In the summer of 2012, legislation passed in the New York senate sought to curb spending by welfare recipients on such frivolous items as casino gambling, strip clubs, and lottery tickets, as well as limiting the money’s use for cigarettes and alcohol.
The Associated Press reported:
New York would prohibit welfare recipients from spending their tax-funded benefits on cigarettes, alcohol, gambling, and strip clubs under a bill passed overwhelmingly by the state Senate on Tuesday.
Ten other states have already ruled social services can’t be spent on items from beer to guns.

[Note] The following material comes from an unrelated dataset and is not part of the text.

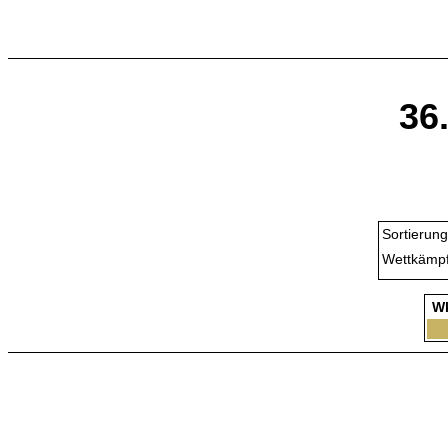
36
Sortierung
Wettkämpf
W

“I understand that people need food stamps,” said Republican Sen. Thomas Libous, a Broome County Republican. “What I don’t understand is why they need to go to strip clubs, buy lottery tickets, go to a ‘racino’ or buy alcohol.”
Sadly, to this day, that commonsense bill has not moved any closer to passage. The bill, which Libous claims would stop over $2 billion in welfare abuse in New York state, is doing nothing more than collecting dust in the Democrat controlled Assembly.
Via a new report from the New York Post:
State lawmakers are urging people to sign petitions in favor of a long-stalled bill that would ban public assistance from being spent on booze, lap dances and cigarettes.
The Public Assistance Integrity Act would also ban welfare recipients from using their Electronic Benefits Transfer (EBT) cards at liquor stores, casinos and adult-entertainment venues.
“We’re talking about . . . putting food on the table and not frittering away [benefits] on things like alcohol and cigarettes,” said Assemblyman Stephen Hawley, a Republican in western New York state who has collected about 50 signatures.
State Sen. Jack Martins (R-Nassau County) got more than 600 people to sign on in just a few days last month, and Sen. Mike Ranzenhofer (R-Amherst) has collected more than 3,300 names. Meanwhile, Sen. Michael Nozzolio (R-Seneca Falls) snagged about 4,000 signatures.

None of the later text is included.